Author(s): M.A. Ayieko | G.O. Obonyo, J.A. Odhiambo, P.L. Ogweno, J. Achacha and J. Anyango

Journal: Research Journal of Applied Sciences, Engineering and Technology
ISSN 2040-7459

Volume: 3;
Issue: 2;
Start page: 105;
Date: 2011;
Original page

Keywords: Agoro | harvesters | indigenous knowledge | termites | yields

Entomophagy is now a growing industry in many parts of the world especially in the developing countries. Entrepreneurs in several parts of the world are making edible insects both palatable and marketable for income generation. The traditional use of insects as food continues to be widespread in tropical and subtropical countries and to provide significant nutritional, economic and ecological benefits for rural communities.
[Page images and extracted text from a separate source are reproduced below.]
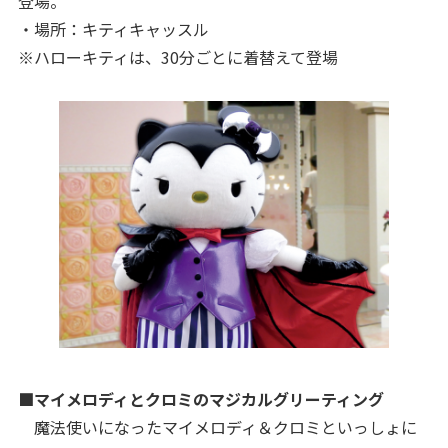
登場。
・場所：キティキャッスル
※ハローキティは、30分ごとに着替えて登場
■マイメロディとクロミのマジカルグリーティング
魔法使いになったマイメロディ＆クロミといっしょに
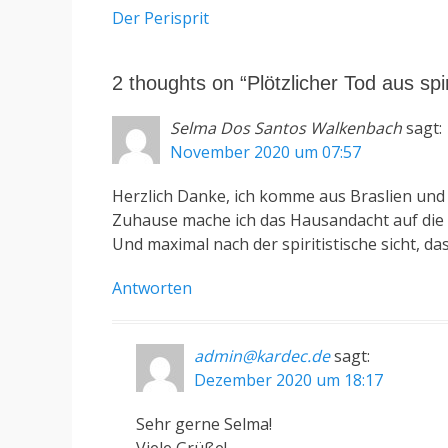
Vorhergehender
Der Perisprit
Beitrag:
2 thoughts on “Plötzlicher Tod aus spir
Selma Dos Santos Walkenbach
sagt:
November 2020 um 07:57
Herzlich Danke, ich komme aus Braslien und
Zuhause mache ich das Hausandacht auf die 
Und maximal nach der spiritistische sicht, da
Antworten
admin@kardec.de
sagt:
Dezember 2020 um 18:17
Sehr gerne Selma!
Consumption of insects is considered to be a more efficient use of the world's resources to feed the growing population. Insect consumption is growing in many parts of the world and the winged termite in particular is consumed widely in various part of East Africa especially in the western part of Kenya. The traditional methods of collecting these termites vary considerably from one region to another. This paper highlights the indigenous ways of collecting Macrotermes subhylanus locally known as Agoro in the Lake Victoria region. The method was developed by integrating modern technology and the indigenous technological knowledge. The variation in the yield of the sample of Agoro mounds selected and the traps used are presented and discussed.